Whatever approach is chosen, both AI and Neuroscience are confronted with the question if the complexity of the human brain in general and its source of intelligence in particular can ever be decoded with present-day science. How brain connections relate to human behaviours is an active area of research and possibly a task which we are decades away to resolve. Why are Artificial Neural Networks (ANNs) so simple compared to real brains?
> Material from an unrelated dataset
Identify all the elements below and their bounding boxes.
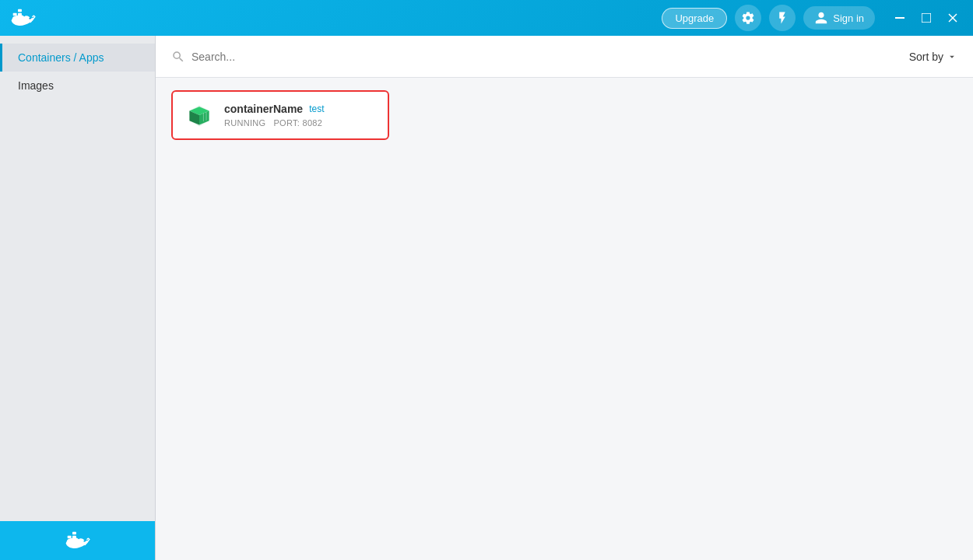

Could we not improve their performance simply by making them more similar to the architecture of a real brain? The barrier to following this path is complexity. Individual biological neurons are extremely complicated: They have dendritic compartments that are independent, they have all these different input-output channels. A single neuron might even itself be a network. “Maybe there’s something fundamental about the idea that no machine can have an output more sophisticated than itself,” Lichtman said. “What a car does is trivial compared to its engineering. What a human brain does is trivial compared to its engineering. We have this false belief there’s nothing in the universe that humans can’t understand because we have infinite intelligence. I think the word ‘understanding’ has to undergo an evolution,” Lichtman said in a recent interview. Most of us know what we mean when we say, ‘I understand something.’ It makes sense to us. We can hold the idea in our heads. We can explain it with language. But if I asked, ‘Do you understand New York City?’ you would probably respond, ‘What do you mean?’ If you cannot understand New York City, it is not because you cannot get access to the data. It is because so much information is correlated at the same time. That is what is happening in the human brain. There are millions of things happening simultaneously among different types of cells, neuromodulators, genetic components, things from the outside. There is no point in saying, ‘I now understand the brain’, just as you would not say, ‘I now get New York City.’
There are several theoretical approaches to brain functions, including one of the most mysterious things the human brain can do – producing consciousness. But so far none of these theories is widely accepted, and none has yet passed the decisive test of experimental investigation. It can be argued that there is no possible single theory of brain function because a brain is not a single thing. The implications of machine intelligence, for the process of doing science and for the philosophy of science, can be immense. With predictions obtained by methods that no human can understand, can we deny that machines might have better knowledge? If prediction is in fact one of the primary goals of science, how should we modify the scientific method and the algorithms that for centuries have allowed us to identify errors and correct them? If we give up on understanding the complexity of the human brain, is there a point in pursuing scientific knowledge as we know it? We tend to assume that our perceptions — sights, sounds, textures, tastes — are an accurate portrayal of the real world. Not so, says Donald D. Hoffman, a professor of cognitive science at the University of California, Irvine. Hoffman has spent the past three decades studying perception, artificial intelligence, evolutionary game theory and the brain, and his conclusion is a dramatic one:
The world presented to us by our perceptions is nothing like reality
So far, we lack the science that can tackle the ‘reality’ for decoding the human brain. While scientific progress and the innovation of new products and services continue at an ever-accelerating speed, we might reach the point where the human capacity to absorb change requires a new evolutionary mindset to unlock the mysteries of the brain.